BRUSSELS IS poised to approve another GM crop for import and use in the EU – the glyphosate resistant oilseed rape GT73 produced by Monsanto.
Environment ministers meeting in Brussels this week (w/e Dec 24) were asked to licence the GM, but failed to muster enough votes to either accept or reject it.
This is despite the fact that GT73 was given a clean bill of health by the European Food Safety Authority in March 2004.
The application therefore passes back to the commission, which has the power to approve the new product under its own competence.
This is expected to be done early in the new year.
This is the same procedure as applied to Syngenta‘s Bt11 sweet maize, which was the first to be approved by the commission in May of this year, so ending the five-year moratorium on GMs.
A similar chain of events led to the licensing for import and use of Monsanto‘s NK603 maize for animal feed in June and for human consumption in October.

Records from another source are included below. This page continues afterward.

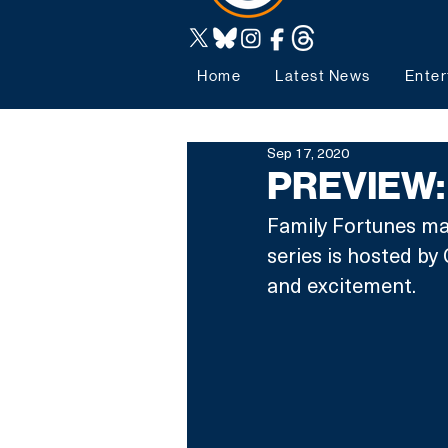
Home
Latest News
Enter
Sep 17, 2020
PREVIEW: 
Family Fortunes ma
series is hosted b
and excitement.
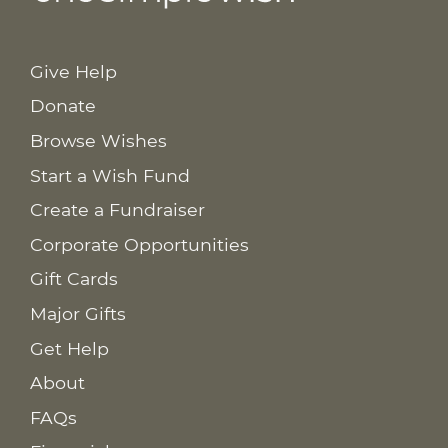
Give Help
Donate
Browse Wishes
Start a Wish Fund
Create a Fundraiser
Corporate Opportunities
Gift Cards
Major Gifts
Get Help
About
FAQs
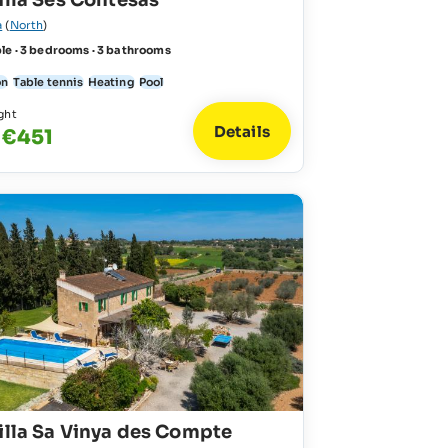
illa Ses Contesas
a
(
North
)
le · 3 bedrooms · 3 bathrooms
on
Table tennis
Heating
Pool
ght
Details
 €451
illa Sa Vinya des Compte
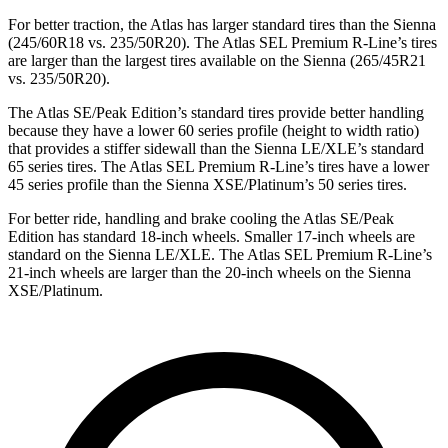
For better traction, the Atlas has larger standard tires than the Sienna
(245/60R18 vs. 235/50R20). The Atlas SEL Premium R-Line’s tires
are larger than the largest tires available on the Sienna (265/45R21
vs. 235/50R20).
The Atlas SE/Peak Edition’s standard tires provide better handling
because they have a lower 60 series profile (height to width ratio)
that provides a stiffer sidewall than the Sienna LE/XLE’s standard
65 series tires. The Atlas SEL Premium R-Line’s tires have a lower
45 series profile than the Sienna XSE/Platinum’s 50 series tires.
For better ride, handling and brake cooling the Atlas SE/Peak
Edition has standard 18-inch wheels. Smaller 17-inch wheels are
standard on the Sienna LE/XLE. The Atlas SEL Premium R-Line’s
21-inch wheels are larger than the 20-inch wheels on the Sienna
XSE/Platinum.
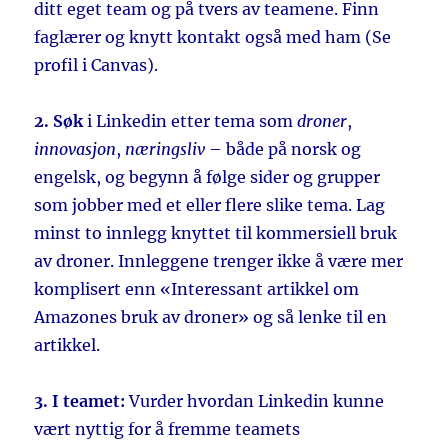
ditt eget team og på tvers av teamene. Finn
faglærer og knytt kontakt også med ham (Se
profil i Canvas).
2. Søk
i Linkedin etter tema som
droner
,
innovasjon
,
næringsliv
– både på norsk og
engelsk, og begynn å følge sider og grupper
som jobber med et eller flere slike tema. Lag
minst to innlegg knyttet til kommersiell bruk
av droner. Innleggene trenger ikke å være mer
komplisert enn «Interessant artikkel om
Amazones bruk av droner» og så lenke til en
artikkel.
3. I teamet:
Vurder hvordan Linkedin kunne
vært nyttig for å fremme teamets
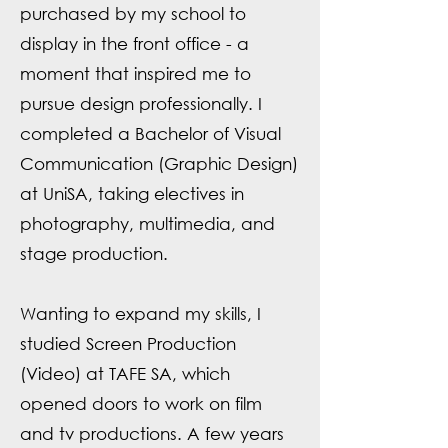
purchased by my school to
display in the front office - a
moment that inspired me to
pursue design professionally. I
completed a Bachelor of Visual
Communication (Graphic Design)
at UniSA, taking electives in
photography, multimedia, and
stage production.
Wanting to expand my skills, I
studied Screen Production
(Video) at TAFE SA, which
opened doors to work on film
and tv productions. A few years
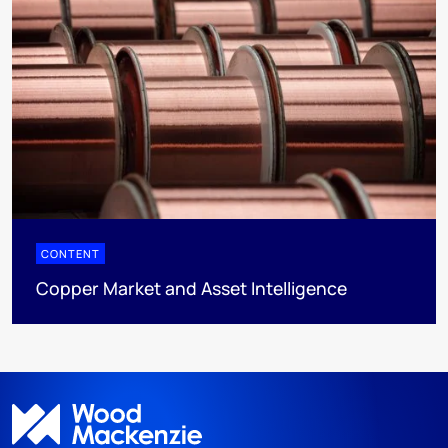
CONTENT
Copper Market and Asset Intelligence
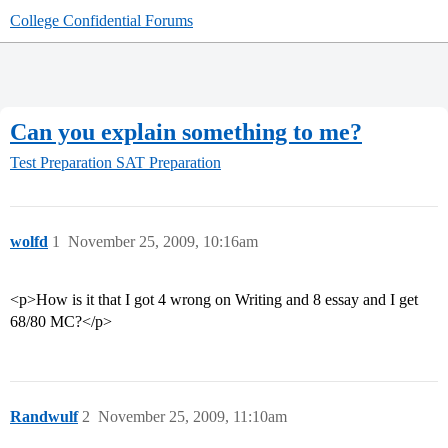
College Confidential Forums
Can you explain something to me?
Test Preparation
SAT Preparation
wolfd
1
November 25, 2009, 10:16am
<p>How is it that I got 4 wrong on Writing and 8 essay and I get
68/80 MC?</p>
Randwulf
2
November 25, 2009, 11:10am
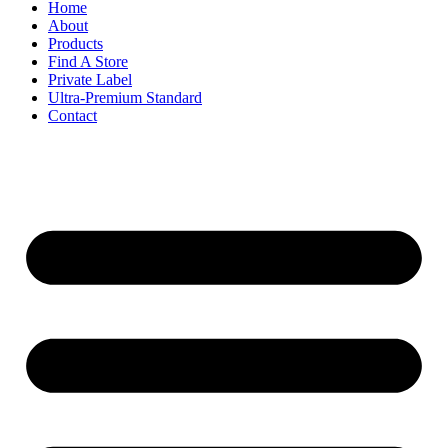
Home
About
Products
Find A Store
Private Label
Ultra-Premium Standard
Contact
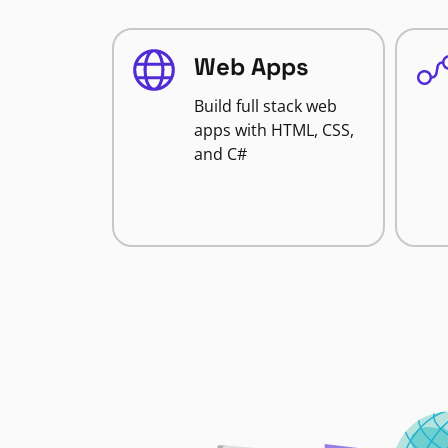
Web Apps
Build full stack web
apps with HTML, CSS,
and C#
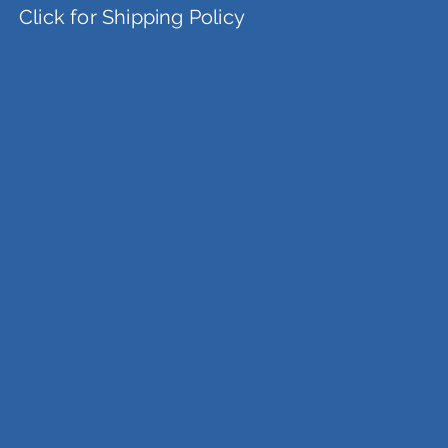
Click for Shipping Policy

So far, no new licences have been granted for cultivation of GMs in the EU since the moratorium was lifted.
The effective blocking by environment ministers of the GT73 oilseed rape this week (w/e Dec 24) was applauded by green lobby group Friends of the Earth.
It says that an indicative vote revealed 13 member states to be against, six in favour, with six abstaining.
“Today‘s vote not only indicates that member states do not fully support EFSA opinions, but also that Europe remains deeply divided over the safety of genetically modified food,” said a statement.
FOE has particular concerns about increased liver weights in rats fed GT73 rape meal, and also about accidental spillage of oilseeds getting into the environment.
But biotech group EuropaBio points out that GT73 has been grown in Canada since 1996 without any ill effects, and notes that oil derived from GT73 is already approved in the EU.